**PROBLEM TO SOLVE**
Search the entries below for "星火牛配资", and copy each line where it appears.

********

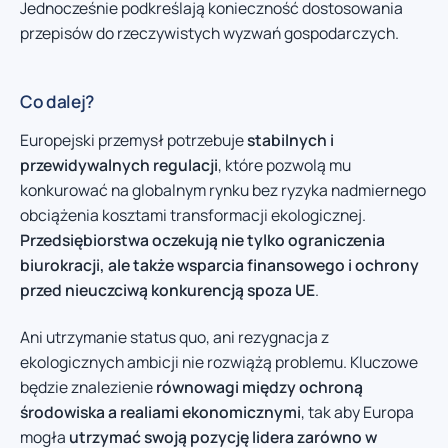
Jednocześnie podkreślają konieczność dostosowania
przepisów do rzeczywistych wyzwań gospodarczych.
Co dalej?
Europejski przemysł potrzebuje
stabilnych i
przewidywalnych regulacji
, które pozwolą mu
konkurować na globalnym rynku bez ryzyka nadmiernego
obciążenia kosztami transformacji ekologicznej.
Przedsiębiorstwa oczekują nie tylko ograniczenia
biurokracji, ale także wsparcia finansowego i ochrony
przed nieuczciwą konkurencją spoza UE
.
Ani utrzymanie status quo, ani rezygnacja z
ekologicznych ambicji nie rozwiążą problemu. Kluczowe
będzie znalezienie
równowagi między ochroną
środowiska a realiami ekonomicznymi
, tak aby Europa
mogła
utrzymać swoją pozycję lidera zarówno w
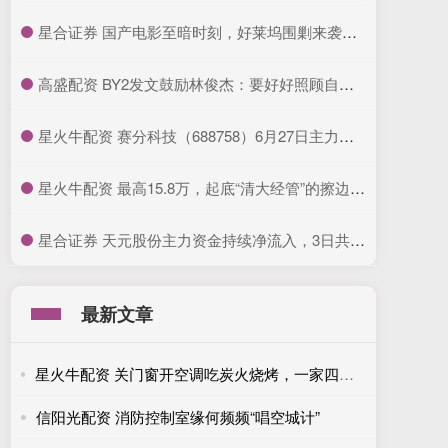
​星合证券 国产电影至暗时刻，好莱坞围剿来袭，陈思诚顶不住了_票房_恶意_无名之辈
​高盛配资 BY2发文鼓励林俊杰：要好好照顾自己的心脏
​星火牛配资 赛分科技（688758）6月27日主力资金净买入434.99万元
​星火牛配资 最高15.8万，起底“清大经管”的擦边生意经_曹玉磊_清华科技园_公众
​星合证券 天元股份主力资金持续净流入，3日共净流入1.48亿元
最新文章
星火牛配资 关门窗开空调吃炭火烧烤，一家四口深夜集体中毒！
信阳光配资 消防控制室缘何频频“唱空城计”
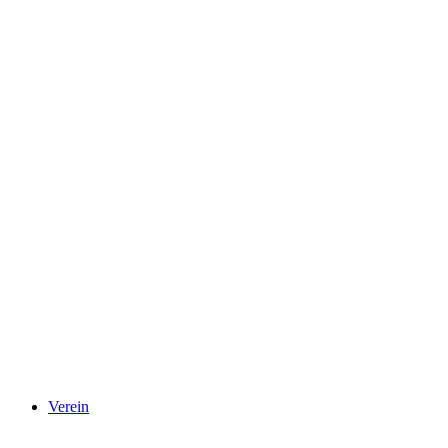
Verein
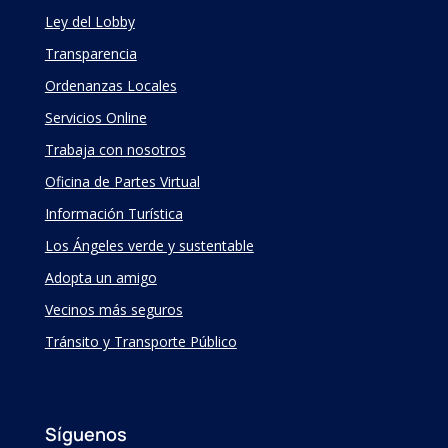
Ley del Lobby
Transparencia
Ordenanzas Locales
Servicios Online
Trabaja con nosotros
Oficina de Partes Virtual
Información Turística
Los Ángeles verde y sustentable
Adopta un amigo
Vecinos más seguros
Tránsito y Transporte Público
Síguenos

********

**SOLUTION FOR THIS EXERCISE**
​星火牛配资 赛分科技（688758）6月27日主力资金净买入434.99万元
​星火牛配资 最高15.8万，起底“清大经管”的擦边生意经_曹玉磊_清华科技园_公众
星火牛配资 关门窗开空调吃炭火烧烤，一家四口深夜集体中毒！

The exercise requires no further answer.